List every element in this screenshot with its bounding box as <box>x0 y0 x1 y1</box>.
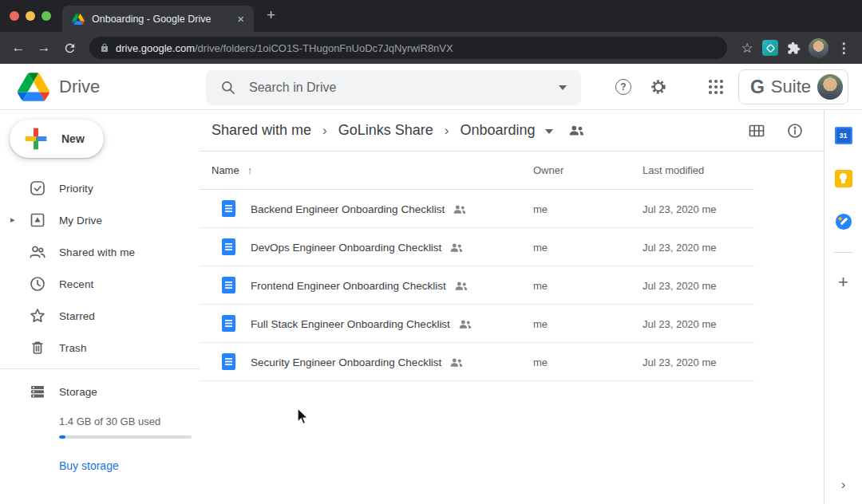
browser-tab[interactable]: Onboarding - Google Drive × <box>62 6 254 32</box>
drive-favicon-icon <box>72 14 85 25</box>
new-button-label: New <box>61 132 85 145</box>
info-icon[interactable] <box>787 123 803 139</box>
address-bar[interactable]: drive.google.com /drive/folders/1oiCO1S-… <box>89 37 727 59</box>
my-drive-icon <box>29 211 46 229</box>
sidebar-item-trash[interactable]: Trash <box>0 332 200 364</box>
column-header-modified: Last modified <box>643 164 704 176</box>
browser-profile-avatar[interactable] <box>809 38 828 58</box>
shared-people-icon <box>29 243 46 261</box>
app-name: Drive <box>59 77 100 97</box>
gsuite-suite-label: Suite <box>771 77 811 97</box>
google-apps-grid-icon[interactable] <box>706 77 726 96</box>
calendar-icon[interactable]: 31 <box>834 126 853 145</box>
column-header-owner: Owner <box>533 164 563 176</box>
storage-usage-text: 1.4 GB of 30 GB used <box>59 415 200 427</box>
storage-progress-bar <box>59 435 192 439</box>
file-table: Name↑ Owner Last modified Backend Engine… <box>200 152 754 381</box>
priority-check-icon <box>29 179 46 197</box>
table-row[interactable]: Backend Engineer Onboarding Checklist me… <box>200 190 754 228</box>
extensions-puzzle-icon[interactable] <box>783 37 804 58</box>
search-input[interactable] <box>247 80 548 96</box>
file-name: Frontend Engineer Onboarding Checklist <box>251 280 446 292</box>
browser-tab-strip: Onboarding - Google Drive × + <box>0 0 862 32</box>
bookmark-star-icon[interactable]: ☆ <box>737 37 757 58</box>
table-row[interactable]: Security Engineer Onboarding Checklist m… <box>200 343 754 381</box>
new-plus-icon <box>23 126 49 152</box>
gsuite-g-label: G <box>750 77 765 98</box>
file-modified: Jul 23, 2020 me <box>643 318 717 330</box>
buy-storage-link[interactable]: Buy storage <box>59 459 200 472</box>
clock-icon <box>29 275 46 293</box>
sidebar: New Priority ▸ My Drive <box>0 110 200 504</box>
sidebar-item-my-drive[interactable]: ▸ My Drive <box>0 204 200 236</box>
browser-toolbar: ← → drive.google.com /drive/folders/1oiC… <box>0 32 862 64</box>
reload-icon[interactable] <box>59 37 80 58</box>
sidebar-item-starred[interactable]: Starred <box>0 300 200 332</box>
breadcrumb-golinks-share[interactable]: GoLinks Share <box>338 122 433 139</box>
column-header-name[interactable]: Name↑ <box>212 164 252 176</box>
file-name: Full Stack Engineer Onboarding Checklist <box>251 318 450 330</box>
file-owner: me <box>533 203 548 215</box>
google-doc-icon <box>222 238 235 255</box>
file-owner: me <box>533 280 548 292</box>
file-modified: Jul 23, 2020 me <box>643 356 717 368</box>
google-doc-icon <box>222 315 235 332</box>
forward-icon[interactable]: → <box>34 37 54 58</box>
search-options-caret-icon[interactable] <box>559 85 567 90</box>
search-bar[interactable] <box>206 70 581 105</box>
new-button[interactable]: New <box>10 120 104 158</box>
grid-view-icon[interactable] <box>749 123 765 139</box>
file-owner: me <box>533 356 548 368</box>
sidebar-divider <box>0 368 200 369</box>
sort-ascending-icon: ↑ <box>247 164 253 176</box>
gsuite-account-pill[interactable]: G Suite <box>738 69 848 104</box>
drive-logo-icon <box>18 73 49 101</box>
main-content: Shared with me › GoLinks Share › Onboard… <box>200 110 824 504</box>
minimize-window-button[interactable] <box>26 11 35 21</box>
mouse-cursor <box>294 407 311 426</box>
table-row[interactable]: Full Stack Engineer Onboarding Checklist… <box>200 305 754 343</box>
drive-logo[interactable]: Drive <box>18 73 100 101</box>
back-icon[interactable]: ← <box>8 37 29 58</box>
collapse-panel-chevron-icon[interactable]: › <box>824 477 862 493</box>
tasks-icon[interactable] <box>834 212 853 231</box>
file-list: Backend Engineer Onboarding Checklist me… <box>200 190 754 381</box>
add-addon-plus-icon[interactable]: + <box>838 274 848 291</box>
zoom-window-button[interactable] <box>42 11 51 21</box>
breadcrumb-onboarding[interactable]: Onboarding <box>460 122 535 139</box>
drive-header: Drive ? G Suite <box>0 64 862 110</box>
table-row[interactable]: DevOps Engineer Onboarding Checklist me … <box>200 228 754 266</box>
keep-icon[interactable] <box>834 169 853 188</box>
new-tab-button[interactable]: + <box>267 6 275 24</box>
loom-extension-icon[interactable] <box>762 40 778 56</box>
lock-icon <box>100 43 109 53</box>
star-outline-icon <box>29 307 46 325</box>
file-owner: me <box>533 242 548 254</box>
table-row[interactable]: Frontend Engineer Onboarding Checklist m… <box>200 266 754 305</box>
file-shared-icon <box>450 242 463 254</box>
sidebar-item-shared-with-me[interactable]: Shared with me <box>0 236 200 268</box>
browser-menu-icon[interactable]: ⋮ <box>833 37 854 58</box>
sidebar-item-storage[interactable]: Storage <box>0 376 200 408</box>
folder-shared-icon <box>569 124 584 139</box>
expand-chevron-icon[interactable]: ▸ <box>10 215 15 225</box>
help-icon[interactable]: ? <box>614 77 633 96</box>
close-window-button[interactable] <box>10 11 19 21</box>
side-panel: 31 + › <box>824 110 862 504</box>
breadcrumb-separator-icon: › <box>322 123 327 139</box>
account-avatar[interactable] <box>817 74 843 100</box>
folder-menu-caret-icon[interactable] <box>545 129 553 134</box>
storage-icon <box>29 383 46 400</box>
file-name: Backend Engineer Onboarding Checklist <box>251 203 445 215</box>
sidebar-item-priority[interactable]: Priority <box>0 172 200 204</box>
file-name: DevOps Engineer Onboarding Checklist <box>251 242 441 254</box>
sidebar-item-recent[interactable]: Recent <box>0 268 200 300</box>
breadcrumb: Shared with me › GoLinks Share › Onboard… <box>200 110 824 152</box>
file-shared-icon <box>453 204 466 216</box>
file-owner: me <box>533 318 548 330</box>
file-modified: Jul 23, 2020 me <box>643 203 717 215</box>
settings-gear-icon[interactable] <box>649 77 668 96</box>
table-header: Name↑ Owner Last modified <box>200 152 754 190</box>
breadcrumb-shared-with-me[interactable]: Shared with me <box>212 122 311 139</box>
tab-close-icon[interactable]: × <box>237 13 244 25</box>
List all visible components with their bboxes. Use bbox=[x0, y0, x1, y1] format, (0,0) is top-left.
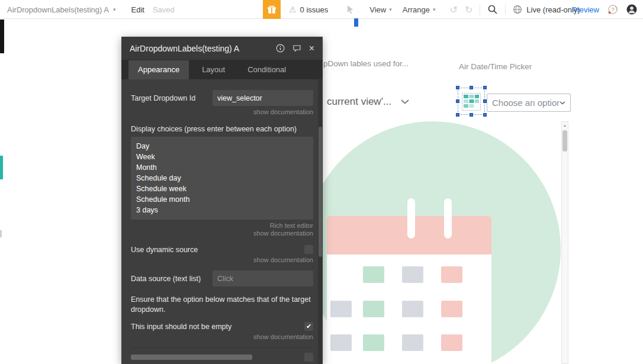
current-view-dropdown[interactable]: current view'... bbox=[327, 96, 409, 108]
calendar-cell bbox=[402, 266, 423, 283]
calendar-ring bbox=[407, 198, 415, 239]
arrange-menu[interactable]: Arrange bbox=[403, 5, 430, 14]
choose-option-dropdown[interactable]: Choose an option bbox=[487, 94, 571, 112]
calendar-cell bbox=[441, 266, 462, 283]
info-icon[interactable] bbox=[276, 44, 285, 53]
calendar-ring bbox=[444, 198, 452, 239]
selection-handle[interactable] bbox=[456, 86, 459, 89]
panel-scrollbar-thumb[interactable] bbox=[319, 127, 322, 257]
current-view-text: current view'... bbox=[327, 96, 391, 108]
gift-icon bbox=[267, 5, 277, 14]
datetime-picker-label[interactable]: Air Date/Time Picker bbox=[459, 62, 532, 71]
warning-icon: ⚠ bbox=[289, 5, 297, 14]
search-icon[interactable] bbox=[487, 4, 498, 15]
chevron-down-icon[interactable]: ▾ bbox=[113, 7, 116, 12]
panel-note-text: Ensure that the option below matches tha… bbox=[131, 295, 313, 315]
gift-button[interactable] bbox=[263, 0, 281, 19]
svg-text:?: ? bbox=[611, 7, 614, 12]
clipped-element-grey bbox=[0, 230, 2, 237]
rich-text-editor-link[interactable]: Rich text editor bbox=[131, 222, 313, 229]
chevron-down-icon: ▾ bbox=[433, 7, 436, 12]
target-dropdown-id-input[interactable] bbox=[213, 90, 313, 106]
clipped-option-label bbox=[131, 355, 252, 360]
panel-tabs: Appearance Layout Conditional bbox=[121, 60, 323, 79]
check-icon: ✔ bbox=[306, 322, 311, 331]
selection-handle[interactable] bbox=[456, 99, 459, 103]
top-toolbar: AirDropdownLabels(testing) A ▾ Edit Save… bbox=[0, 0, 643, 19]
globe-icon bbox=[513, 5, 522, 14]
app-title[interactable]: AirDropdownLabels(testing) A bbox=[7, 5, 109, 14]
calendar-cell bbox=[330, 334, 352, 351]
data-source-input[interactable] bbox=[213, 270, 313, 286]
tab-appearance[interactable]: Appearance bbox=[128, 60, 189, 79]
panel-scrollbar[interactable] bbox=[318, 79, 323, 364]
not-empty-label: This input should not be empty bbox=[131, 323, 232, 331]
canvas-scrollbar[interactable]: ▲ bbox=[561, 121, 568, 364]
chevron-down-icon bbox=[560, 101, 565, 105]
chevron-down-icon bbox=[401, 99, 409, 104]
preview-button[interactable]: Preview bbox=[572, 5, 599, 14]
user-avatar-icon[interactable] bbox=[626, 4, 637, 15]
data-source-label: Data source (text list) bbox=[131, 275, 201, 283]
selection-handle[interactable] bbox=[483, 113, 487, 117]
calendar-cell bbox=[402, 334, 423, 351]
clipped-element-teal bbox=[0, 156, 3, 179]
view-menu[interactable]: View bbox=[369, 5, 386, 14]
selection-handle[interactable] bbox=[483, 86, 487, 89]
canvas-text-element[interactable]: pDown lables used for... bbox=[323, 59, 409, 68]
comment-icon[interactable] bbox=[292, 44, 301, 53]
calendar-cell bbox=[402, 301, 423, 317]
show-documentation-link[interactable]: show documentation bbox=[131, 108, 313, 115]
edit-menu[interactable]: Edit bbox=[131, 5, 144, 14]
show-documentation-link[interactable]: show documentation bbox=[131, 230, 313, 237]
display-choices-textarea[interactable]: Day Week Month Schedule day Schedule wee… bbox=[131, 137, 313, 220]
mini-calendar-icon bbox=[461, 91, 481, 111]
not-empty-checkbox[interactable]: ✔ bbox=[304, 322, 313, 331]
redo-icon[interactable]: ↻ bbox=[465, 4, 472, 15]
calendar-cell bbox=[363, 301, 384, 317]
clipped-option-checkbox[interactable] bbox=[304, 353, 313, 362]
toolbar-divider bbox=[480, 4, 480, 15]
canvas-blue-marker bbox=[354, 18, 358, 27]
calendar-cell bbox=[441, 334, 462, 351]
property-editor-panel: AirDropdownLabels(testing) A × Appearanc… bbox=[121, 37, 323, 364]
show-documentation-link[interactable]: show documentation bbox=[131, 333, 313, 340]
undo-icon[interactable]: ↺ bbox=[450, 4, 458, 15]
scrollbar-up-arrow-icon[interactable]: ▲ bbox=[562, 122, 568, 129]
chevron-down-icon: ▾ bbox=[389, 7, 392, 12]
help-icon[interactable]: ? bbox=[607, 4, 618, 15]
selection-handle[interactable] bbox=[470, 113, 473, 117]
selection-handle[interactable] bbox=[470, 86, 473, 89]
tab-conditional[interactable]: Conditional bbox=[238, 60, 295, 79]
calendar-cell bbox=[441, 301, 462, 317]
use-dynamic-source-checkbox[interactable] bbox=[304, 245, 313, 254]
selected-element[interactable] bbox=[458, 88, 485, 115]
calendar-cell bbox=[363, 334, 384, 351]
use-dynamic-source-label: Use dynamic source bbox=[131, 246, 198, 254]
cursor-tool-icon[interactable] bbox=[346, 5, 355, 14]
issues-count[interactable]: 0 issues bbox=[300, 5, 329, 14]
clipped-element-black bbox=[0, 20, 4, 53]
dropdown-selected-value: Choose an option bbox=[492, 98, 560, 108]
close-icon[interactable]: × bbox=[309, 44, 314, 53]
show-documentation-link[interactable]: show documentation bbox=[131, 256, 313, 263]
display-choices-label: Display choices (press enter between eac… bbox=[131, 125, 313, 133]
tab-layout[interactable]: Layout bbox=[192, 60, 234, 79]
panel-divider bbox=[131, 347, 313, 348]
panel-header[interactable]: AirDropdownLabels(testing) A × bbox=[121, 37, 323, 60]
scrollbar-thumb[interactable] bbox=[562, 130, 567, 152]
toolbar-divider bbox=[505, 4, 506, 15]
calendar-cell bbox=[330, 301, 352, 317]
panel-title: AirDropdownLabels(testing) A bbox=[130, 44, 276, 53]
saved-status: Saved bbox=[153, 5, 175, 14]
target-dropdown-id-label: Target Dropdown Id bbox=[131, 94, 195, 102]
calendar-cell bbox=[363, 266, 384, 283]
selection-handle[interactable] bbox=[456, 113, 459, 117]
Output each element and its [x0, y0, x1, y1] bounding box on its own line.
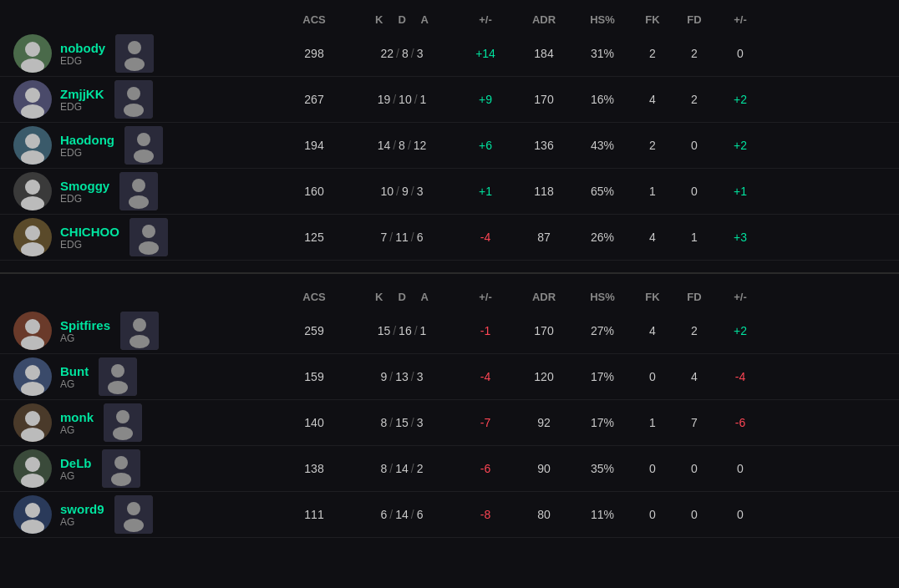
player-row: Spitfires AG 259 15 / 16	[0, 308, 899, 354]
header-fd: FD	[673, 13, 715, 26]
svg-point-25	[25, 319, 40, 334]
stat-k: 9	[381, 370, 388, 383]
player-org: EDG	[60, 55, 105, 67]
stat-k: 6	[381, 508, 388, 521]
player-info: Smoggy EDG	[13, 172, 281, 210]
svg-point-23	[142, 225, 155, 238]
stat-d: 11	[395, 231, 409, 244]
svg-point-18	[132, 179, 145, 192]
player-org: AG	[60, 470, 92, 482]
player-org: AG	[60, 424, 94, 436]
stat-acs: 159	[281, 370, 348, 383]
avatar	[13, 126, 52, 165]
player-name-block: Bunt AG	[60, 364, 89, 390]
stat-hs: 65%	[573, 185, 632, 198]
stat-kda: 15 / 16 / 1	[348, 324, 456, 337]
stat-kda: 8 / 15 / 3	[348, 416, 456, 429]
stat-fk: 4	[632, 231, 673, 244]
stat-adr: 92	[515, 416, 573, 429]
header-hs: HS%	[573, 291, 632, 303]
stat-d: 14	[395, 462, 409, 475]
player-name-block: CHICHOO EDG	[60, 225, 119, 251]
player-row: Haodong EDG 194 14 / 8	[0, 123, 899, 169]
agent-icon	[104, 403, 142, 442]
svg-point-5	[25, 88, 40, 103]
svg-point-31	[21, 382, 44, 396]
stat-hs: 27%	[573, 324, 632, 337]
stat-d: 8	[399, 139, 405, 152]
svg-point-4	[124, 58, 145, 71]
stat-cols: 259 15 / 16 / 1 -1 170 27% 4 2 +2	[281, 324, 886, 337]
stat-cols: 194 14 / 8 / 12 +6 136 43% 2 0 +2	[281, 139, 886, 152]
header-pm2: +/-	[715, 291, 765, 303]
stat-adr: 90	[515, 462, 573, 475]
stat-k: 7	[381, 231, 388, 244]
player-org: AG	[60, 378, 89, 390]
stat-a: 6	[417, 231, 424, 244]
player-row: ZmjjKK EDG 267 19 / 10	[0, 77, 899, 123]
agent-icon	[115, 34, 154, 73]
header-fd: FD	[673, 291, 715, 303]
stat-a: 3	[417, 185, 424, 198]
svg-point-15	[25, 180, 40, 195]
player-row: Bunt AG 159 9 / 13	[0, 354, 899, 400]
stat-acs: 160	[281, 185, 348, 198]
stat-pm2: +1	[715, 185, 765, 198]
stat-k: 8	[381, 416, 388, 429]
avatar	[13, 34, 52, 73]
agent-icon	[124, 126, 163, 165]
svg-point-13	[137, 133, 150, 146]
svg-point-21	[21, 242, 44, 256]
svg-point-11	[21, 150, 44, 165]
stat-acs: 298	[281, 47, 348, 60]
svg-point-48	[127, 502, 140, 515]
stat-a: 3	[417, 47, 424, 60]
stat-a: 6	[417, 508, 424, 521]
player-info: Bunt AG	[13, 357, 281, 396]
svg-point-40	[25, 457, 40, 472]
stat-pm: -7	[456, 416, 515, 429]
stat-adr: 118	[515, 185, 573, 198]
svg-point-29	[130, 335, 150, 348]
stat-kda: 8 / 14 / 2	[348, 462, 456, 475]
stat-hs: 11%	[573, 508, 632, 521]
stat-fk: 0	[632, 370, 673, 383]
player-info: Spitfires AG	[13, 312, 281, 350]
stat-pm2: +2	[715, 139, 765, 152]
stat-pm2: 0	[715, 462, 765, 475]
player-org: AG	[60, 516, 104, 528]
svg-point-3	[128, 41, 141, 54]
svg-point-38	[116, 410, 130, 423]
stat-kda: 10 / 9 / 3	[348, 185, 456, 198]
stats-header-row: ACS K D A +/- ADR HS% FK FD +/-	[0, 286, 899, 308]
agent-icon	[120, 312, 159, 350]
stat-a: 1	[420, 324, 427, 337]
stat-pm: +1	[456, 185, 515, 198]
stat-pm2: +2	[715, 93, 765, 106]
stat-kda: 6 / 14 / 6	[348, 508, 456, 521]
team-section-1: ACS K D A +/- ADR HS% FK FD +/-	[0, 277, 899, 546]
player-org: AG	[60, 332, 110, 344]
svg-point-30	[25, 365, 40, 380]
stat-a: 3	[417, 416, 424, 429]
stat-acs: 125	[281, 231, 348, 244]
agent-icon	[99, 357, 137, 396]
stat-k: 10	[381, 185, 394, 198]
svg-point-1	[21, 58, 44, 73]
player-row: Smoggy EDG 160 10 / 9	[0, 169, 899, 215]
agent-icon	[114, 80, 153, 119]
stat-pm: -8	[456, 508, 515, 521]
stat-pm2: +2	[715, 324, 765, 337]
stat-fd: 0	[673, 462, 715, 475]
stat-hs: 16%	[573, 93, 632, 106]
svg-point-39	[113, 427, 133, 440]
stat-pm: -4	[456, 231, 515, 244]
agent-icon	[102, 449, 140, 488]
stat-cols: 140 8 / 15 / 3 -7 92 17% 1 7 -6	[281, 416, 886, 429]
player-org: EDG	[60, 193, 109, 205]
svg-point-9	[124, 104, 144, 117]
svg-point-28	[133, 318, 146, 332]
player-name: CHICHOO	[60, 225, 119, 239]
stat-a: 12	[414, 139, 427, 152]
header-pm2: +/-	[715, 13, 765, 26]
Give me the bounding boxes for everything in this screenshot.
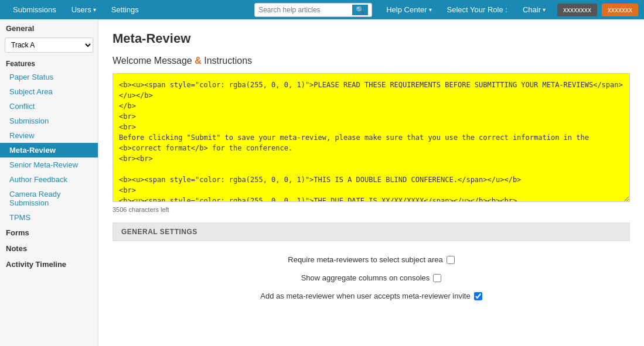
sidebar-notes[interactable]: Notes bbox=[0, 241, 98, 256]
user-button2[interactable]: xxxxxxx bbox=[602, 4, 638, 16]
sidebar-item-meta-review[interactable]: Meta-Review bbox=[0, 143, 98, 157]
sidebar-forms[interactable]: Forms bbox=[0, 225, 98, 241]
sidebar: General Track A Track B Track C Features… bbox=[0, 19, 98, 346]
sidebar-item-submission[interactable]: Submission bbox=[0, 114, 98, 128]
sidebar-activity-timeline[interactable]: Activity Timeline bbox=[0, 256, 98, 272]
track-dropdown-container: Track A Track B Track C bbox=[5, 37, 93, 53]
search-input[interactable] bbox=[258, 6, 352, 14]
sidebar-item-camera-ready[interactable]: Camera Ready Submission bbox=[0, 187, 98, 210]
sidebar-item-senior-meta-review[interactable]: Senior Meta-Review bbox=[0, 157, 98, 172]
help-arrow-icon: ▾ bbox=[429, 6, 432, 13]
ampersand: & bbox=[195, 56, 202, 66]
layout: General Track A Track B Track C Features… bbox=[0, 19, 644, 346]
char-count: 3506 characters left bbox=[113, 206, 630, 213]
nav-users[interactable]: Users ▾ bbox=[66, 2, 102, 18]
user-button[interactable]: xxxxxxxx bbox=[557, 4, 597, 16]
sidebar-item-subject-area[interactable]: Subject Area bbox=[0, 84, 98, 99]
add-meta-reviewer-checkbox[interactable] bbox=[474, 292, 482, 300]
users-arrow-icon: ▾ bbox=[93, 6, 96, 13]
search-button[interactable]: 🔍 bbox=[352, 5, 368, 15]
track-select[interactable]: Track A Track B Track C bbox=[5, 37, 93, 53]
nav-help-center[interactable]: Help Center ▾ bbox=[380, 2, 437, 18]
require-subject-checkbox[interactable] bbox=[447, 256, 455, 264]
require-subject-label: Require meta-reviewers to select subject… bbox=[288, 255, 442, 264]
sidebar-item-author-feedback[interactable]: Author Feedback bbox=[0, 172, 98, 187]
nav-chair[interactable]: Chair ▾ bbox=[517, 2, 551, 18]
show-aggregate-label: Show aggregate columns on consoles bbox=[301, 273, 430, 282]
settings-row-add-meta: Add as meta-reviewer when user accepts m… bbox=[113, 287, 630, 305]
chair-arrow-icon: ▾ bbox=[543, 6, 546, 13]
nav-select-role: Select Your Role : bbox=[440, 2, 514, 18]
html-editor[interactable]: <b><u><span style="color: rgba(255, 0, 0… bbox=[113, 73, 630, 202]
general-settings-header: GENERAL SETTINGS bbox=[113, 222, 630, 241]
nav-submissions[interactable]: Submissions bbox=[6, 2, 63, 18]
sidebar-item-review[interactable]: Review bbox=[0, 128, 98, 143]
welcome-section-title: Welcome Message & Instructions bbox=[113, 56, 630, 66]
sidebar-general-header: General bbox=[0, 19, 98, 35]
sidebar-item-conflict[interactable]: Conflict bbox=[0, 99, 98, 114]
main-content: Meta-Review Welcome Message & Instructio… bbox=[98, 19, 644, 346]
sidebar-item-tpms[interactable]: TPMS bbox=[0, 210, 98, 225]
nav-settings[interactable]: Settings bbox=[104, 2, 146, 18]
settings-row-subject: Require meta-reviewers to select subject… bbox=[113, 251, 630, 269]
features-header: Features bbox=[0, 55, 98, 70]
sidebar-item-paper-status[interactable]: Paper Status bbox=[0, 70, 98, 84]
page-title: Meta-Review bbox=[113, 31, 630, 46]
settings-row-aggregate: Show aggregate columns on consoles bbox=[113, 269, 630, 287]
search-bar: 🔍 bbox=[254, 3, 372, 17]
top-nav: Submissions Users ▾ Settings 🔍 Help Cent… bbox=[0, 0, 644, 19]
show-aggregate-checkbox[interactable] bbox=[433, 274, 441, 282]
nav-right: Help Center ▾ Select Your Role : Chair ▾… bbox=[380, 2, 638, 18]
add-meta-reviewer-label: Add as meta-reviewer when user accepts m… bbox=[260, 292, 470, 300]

******

**Exercise prompt**. Take every line above that includes the string "search" and return it.

**Answer below**.
search-input[interactable] <box>247 80 548 96</box>
search-options-caret-icon[interactable] <box>559 85 567 90</box>
search-bar[interactable] <box>206 70 581 105</box>
search-icon[interactable] bbox=[487, 4, 498, 15]
search-input[interactable] bbox=[258, 6, 352, 14]
search-button[interactable]: 🔍 bbox=[352, 5, 368, 15]
search-bar: 🔍 bbox=[254, 3, 372, 17]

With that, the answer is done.